> [Exercise]
Identify every line in the records below that contains the word "remove", and copy each of those lines.

> [Input material]

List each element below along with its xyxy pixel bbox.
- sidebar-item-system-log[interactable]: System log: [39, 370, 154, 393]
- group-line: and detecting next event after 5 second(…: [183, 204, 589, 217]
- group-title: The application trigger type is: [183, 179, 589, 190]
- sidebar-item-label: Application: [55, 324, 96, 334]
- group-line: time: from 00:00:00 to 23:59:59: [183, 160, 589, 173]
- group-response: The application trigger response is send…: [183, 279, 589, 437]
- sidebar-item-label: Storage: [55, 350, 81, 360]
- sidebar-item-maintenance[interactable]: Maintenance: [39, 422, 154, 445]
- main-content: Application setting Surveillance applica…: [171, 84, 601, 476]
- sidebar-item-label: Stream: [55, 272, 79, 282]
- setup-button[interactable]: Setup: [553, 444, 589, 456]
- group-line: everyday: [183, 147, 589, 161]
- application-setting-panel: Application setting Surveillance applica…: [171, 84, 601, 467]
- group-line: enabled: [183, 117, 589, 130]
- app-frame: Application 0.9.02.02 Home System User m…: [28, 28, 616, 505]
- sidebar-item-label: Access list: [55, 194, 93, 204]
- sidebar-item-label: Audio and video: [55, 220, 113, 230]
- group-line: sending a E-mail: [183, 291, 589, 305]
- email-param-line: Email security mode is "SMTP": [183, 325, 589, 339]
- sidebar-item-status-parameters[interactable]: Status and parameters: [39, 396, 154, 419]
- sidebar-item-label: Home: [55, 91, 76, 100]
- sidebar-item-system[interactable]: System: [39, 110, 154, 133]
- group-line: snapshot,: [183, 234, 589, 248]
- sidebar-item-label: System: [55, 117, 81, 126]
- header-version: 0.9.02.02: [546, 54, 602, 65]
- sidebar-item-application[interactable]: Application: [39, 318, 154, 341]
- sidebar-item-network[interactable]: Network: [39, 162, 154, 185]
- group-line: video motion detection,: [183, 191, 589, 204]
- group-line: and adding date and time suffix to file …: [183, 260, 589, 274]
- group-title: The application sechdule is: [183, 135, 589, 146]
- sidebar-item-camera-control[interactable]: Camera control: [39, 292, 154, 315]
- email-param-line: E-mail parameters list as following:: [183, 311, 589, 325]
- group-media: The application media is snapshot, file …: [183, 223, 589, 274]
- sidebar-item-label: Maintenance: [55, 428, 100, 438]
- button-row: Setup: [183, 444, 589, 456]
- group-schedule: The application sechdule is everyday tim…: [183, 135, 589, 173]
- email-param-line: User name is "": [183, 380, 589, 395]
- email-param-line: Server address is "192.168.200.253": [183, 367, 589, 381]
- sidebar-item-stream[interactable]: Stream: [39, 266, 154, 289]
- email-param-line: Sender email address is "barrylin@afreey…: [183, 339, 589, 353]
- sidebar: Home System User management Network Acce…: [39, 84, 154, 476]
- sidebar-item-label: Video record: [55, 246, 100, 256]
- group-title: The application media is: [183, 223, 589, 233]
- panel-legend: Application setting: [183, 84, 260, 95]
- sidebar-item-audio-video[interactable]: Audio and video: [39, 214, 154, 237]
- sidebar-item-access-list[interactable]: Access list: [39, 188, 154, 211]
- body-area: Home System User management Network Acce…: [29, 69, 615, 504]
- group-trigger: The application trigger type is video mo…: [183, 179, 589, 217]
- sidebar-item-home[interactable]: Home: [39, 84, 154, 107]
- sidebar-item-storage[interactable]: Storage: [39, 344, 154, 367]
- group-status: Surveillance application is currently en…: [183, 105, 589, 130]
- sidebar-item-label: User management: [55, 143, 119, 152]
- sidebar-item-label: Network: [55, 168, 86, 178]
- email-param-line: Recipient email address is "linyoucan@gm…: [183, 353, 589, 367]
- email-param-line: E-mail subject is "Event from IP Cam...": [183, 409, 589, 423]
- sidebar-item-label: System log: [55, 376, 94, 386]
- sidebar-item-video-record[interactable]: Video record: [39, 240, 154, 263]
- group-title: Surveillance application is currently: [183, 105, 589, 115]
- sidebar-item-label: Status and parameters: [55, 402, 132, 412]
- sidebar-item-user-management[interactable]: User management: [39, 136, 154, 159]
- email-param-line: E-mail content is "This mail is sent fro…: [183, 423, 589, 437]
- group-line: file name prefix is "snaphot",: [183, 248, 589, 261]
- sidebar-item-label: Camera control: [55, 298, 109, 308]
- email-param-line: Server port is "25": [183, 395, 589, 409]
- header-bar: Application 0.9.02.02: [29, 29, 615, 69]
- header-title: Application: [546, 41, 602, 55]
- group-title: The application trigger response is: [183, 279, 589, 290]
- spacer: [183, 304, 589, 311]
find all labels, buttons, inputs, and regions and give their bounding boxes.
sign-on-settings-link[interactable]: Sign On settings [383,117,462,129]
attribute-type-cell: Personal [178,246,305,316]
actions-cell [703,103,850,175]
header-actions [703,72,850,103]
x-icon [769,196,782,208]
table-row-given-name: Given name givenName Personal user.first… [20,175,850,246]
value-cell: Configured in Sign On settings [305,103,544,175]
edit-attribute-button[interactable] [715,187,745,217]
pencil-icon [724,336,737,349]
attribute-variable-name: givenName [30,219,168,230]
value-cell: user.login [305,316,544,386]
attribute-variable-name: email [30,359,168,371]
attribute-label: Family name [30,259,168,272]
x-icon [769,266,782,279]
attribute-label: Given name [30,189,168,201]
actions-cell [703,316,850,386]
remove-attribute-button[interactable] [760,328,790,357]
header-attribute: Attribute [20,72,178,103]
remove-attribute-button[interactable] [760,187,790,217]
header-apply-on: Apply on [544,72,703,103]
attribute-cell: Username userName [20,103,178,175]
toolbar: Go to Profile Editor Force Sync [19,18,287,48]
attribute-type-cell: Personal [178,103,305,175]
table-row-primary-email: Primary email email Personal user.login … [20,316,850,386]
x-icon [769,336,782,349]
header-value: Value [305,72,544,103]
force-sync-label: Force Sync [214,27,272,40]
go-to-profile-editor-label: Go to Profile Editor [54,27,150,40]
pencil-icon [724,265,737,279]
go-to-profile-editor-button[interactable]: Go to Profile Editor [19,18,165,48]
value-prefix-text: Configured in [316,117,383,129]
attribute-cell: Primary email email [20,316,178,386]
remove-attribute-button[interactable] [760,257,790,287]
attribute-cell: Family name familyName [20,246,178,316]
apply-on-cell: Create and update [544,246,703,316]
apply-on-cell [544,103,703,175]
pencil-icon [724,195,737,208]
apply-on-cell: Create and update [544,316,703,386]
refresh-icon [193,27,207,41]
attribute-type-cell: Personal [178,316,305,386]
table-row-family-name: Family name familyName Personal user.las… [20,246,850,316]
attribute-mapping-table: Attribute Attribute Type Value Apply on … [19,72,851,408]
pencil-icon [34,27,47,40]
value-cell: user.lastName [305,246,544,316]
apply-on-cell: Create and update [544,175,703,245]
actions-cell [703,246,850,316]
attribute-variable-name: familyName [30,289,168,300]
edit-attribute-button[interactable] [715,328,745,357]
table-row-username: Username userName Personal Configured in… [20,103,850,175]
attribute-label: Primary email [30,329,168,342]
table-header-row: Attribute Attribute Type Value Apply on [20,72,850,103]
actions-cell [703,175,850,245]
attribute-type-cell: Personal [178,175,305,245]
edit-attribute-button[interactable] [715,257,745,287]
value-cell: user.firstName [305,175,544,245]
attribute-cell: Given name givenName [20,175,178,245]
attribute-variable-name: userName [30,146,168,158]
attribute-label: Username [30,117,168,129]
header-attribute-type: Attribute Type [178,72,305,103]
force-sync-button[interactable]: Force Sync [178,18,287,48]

> [Written solution]
remove-attribute-button[interactable] [760,328,790,357]
remove-attribute-button[interactable] [760,187,790,217]
remove-attribute-button[interactable] [760,257,790,287]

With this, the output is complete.